The Lion and the Mouse

Adults may remember hearing the tale of The Lion and the Mouse long ago through Aesop’s fables. Now, Jerry Pinkney has brought the tale back to life in his book—what else?—The Lion and the Mouse. The story itself never grows old because there is much to be learned from it, even if children don’t realize it right away. The lion is the king of the jungle (or in this case, the wide open plains of the African Serengeti) and when a mouse stumbles into his midst, he considers eating him for a bit of a snack. However, he decides to let the mouse go.

But when poachers catch the lion, all seems lost. Until the most surprising little character shows up! The little creature frees the king of the Serengeti, showing that a good deed is repaid by another. Kindness is repaid in kind.

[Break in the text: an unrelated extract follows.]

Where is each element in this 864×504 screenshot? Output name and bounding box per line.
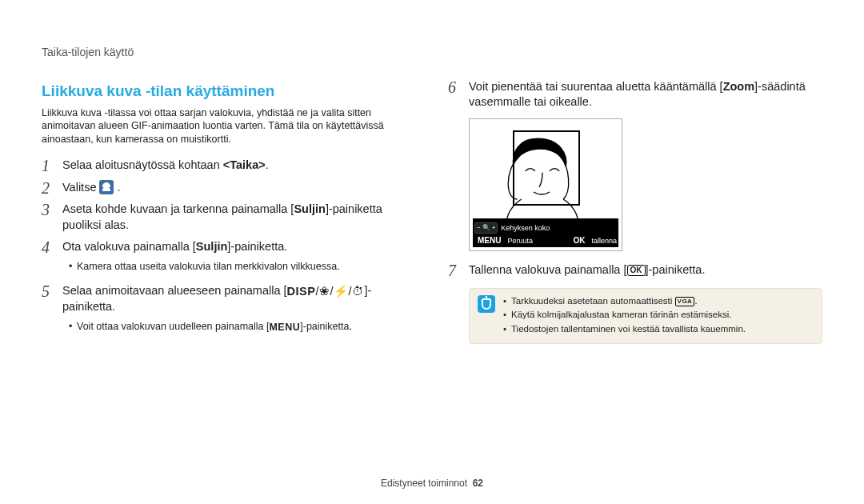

The thing that children may love the most about this title is not necessarily the story, but the illustrations by Jerry Pinkney. The images are large, filling the entire page, and in fact this story comes with virtually no words at all. Instead, children are encouraged to roar and squeak along with the main characters, as well as make other animal noises as the turn the pages. Pinkney uses sweeping watercolors to bring the images to life, echoing the reality of the Serengeti as the plains mesh with marshland and animals roam freely over the landscape.

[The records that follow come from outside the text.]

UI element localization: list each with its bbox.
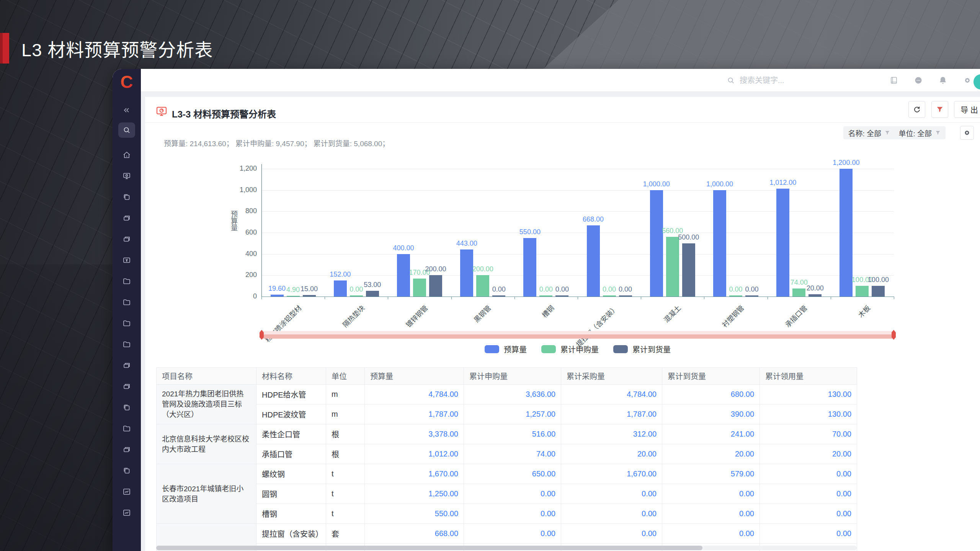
value-cell: 74.00 — [464, 444, 561, 464]
bar-累计到货量 — [682, 243, 695, 297]
value-cell: 130.00 — [760, 385, 857, 404]
notifications-icon[interactable] — [938, 76, 947, 85]
manual-icon[interactable] — [889, 76, 898, 85]
refresh-button[interactable] — [908, 101, 925, 118]
bar-value-label: 400.00 — [393, 244, 414, 252]
sidebar-folder-icon[interactable] — [119, 316, 134, 331]
table-row: 北京信息科技大学老校区校内大市政工程柔性企口管根3,378.00516.0031… — [157, 424, 857, 444]
value-cell: 680.00 — [662, 385, 760, 404]
bar-value-label: 0.00 — [350, 285, 363, 293]
bar-value-label: 100.00 — [852, 276, 873, 284]
sidebar-folder-icon[interactable] — [119, 421, 134, 436]
bar-value-label: 1,000.00 — [643, 180, 670, 188]
app-logo-icon[interactable]: C — [117, 72, 137, 92]
bar-value-label: 0.00 — [745, 285, 758, 293]
bar-预算量 — [397, 254, 410, 297]
value-cell: 1,250.00 — [365, 484, 464, 504]
value-cell: 1,670.00 — [365, 464, 464, 484]
y-axis-tick: 0 — [230, 292, 257, 300]
bar-value-label: 1,012.00 — [769, 179, 796, 187]
table-row: 提拉窗（含安装）套668.000.000.000.000.00 — [157, 524, 857, 544]
bar-预算量 — [271, 295, 284, 297]
messages-icon[interactable] — [914, 76, 923, 85]
bar-value-label: 20.00 — [807, 284, 824, 292]
chart-legend: 预算量累计申购量累计到货量 — [261, 344, 894, 355]
sidebar-copy-icon[interactable] — [119, 189, 134, 205]
divider — [145, 122, 980, 123]
user-avatar[interactable] — [973, 74, 980, 90]
sidebar-home-icon[interactable] — [119, 147, 134, 163]
material-name-cell: 圆钢 — [256, 484, 326, 504]
filter-chip-1[interactable]: 单位: 全部 — [894, 126, 946, 139]
value-cell: 0.00 — [464, 524, 561, 544]
column-header: 累计领用量 — [760, 368, 857, 385]
value-cell: 20.00 — [760, 444, 857, 464]
value-cell: 0.00 — [464, 484, 561, 504]
legend-item[interactable]: 累计申购量 — [541, 344, 599, 355]
scrollbar-thumb[interactable] — [156, 546, 702, 550]
sidebar-chart-icon[interactable] — [119, 484, 134, 499]
legend-swatch — [485, 345, 499, 353]
column-header: 累计采购量 — [561, 368, 662, 385]
unit-cell: 根 — [326, 444, 365, 464]
bar-累计到货量 — [429, 275, 442, 297]
search-input[interactable] — [740, 76, 847, 85]
bar-value-label: 500.00 — [678, 233, 699, 241]
filter-button[interactable] — [931, 101, 948, 118]
desktop-background: L3 材料预算预警分析表 C L3-3 材料预算预警分析表 — [0, 0, 980, 551]
filter-chip-0[interactable]: 名称: 全部 — [843, 126, 895, 139]
sidebar-folder-icon[interactable] — [119, 274, 134, 289]
page-title: L3 材料预算预警分析表 — [21, 35, 213, 62]
sidebar-monitor-icon[interactable] — [119, 168, 134, 184]
bar-累计到货量 — [872, 286, 885, 297]
unit-cell: 根 — [326, 424, 365, 444]
project-name-cell: 北京信息科技大学老校区校内大市政工程 — [157, 424, 256, 464]
report-card: L3-3 材料预算预警分析表 导 出 名称: 全部单位: 全部 预算量: 214… — [145, 97, 980, 551]
bar-value-label: 170.00 — [409, 269, 430, 277]
bar-预算量 — [840, 169, 853, 297]
sidebar-copy-icon[interactable] — [119, 400, 134, 415]
material-name-cell: 柔性企口管 — [256, 424, 326, 444]
y-axis-label: 预算量 — [229, 210, 238, 231]
sidebar-copy-icon[interactable] — [119, 463, 134, 478]
bar-value-label: 0.00 — [539, 285, 553, 293]
value-cell: 0.00 — [464, 504, 561, 524]
legend-item[interactable]: 累计到货量 — [613, 344, 671, 355]
export-label: 导 出 — [960, 104, 978, 115]
bar-value-label: 668.00 — [583, 215, 604, 223]
bar-累计到货量 — [492, 295, 505, 297]
sidebar-stack-icon[interactable] — [119, 210, 134, 226]
bar-value-label: 1,000.00 — [706, 180, 733, 188]
value-cell: 0.00 — [760, 504, 857, 524]
export-button[interactable]: 导 出 — [954, 101, 980, 118]
sidebar-stack-icon[interactable] — [119, 379, 134, 394]
sidebar-stack-icon[interactable] — [119, 358, 134, 373]
sidebar-ticket-icon[interactable] — [119, 253, 134, 268]
sidebar-collapse-icon[interactable] — [119, 103, 134, 118]
global-search[interactable] — [727, 69, 847, 92]
table-settings-button[interactable] — [960, 126, 974, 140]
settings-icon[interactable] — [963, 76, 972, 85]
y-axis-tick: 1,200 — [230, 165, 257, 173]
sidebar-folder-icon[interactable] — [119, 295, 134, 310]
value-cell: 20.00 — [662, 444, 760, 464]
horizontal-scrollbar[interactable] — [156, 546, 857, 550]
sidebar-chart-icon[interactable] — [119, 505, 134, 520]
sidebar-folder-icon[interactable] — [119, 337, 134, 352]
material-name-cell: 承插口管 — [256, 444, 326, 464]
value-cell: 0.00 — [561, 524, 662, 544]
background-shadow — [0, 264, 122, 551]
legend-item[interactable]: 预算量 — [485, 344, 527, 355]
y-axis-tick: 600 — [230, 228, 257, 236]
unit-cell: t — [326, 504, 365, 524]
x-axis-line — [261, 297, 894, 297]
project-name-cell: 2021年热力集团老旧供热管网及设施改造项目三标（大兴区） — [157, 385, 256, 424]
value-cell: 3,378.00 — [365, 424, 464, 444]
sidebar-stack-icon[interactable] — [119, 231, 134, 247]
datazoom-slider[interactable] — [261, 331, 894, 339]
sidebar-search-icon[interactable] — [118, 122, 135, 138]
bar-累计到货量 — [808, 294, 822, 297]
sidebar-stack-icon[interactable] — [119, 442, 134, 457]
value-cell: 0.00 — [662, 484, 760, 504]
bar-累计到货量 — [555, 295, 568, 297]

Such high quality childrens books like this are hard to come by. Written for children ages 4-6, kids can get different point-of-views and imagine how big a lion might be with a mouse so small perched upon his paw. It ignites imaginations with bright colors and so few words. Even the back of the dust cover contains an extra treat; a painting that echoes Edward Hick’s Peaceable Kingdom painting of animal of the while Serengeti. Don’t be surprised to find your kids spending hours gazing at the pictures contained within The Lion and the Mouse. Who knows? Adults might end up doing the very same thing!